PE firm launches hostile bid for Canada's Baffinland Iron Mines
23 September 2010
Nunavut Iron Ore yesterday launched a C$274 million hostile bid for Canada's junior iron ore explorer Baffinland Iron Mines, with an eye on Baffinland's $4-billion Mary River iron ore project that holds 500 million tonnes of high-grade iron ore reserves.
Nunavut Iron Ore, a special purpose vehicle created for the acquisition by the $2-billion private equity firm Energy & Minerals Group, is offering 90 Canadian cents a share for Baffinland, a premium of about 43 per cent to the stock's close price on 22 September 2010.
Energy & Minerals Group, which already holds a 6 per cent stake in Baffinland said that it will not sweeten the bid although the Toronto-based miner's stock price rose by 68 per cent yesterday after announcement of the offer, suggesting a rival bid may be in the offing.

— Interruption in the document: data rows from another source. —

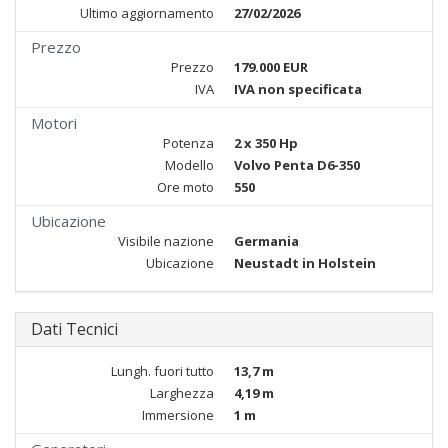
Ultimo aggiornamento
27/02/2026
Prezzo
Prezzo
179.000 EUR
IVA
IVA non specificata
Motori
Potenza
2 x 350 Hp
Modello
Volvo Penta D6-350
Ore moto
550
Ubicazione
Visibile nazione
Germania
Ubicazione
Neustadt in Holstein
Dati Tecnici
Lungh. fuori tutto
13,7 m
Larghezza
4,19 m
Immersione
1 m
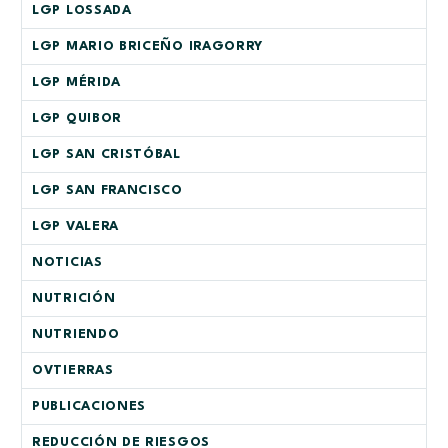
LGP LOSSADA
LGP MARIO BRICEÑO IRAGORRY
LGP MÉRIDA
LGP QUIBOR
LGP SAN CRISTÓBAL
LGP SAN FRANCISCO
LGP VALERA
NOTICIAS
NUTRICIÓN
NUTRIENDO
OVTIERRAS
PUBLICACIONES
REDUCCIÓN DE RIESGOS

''We're the only offer that has been made and at the moment we don't see anything to indicate that we've given anything other than an extremely fair offer,'' Bruce Walter, chairman of Nunavut Iron Ore and co-owner of Iron Ore Holdings said in an interview yesterday.
Toronto-based Baffinland has been looking for a strategic partner to fund its C$4.1billion Mary River iron ore project at Baffin Island, Nunavut, in the Canadian Arctic.
The company fully owns three mining leases covering approximately 1,600 hectares in the Mary River that is estimated to hold around 500 million tonnes of high-grade iron ore reserves.
Baffinland said that it has been pursuing strategic alternatives, and is in advanced stages of negotiations with one strategic party with respect to a potential transaction. However, it warned that there can be no assurance that these negotiations will result in a transaction.
The board of directors of Baffinland have set up a special committee of independent directors to review the offer and have recommended its shareholders to take no action until the committee completes the review Nunavut Iron Ore proposal.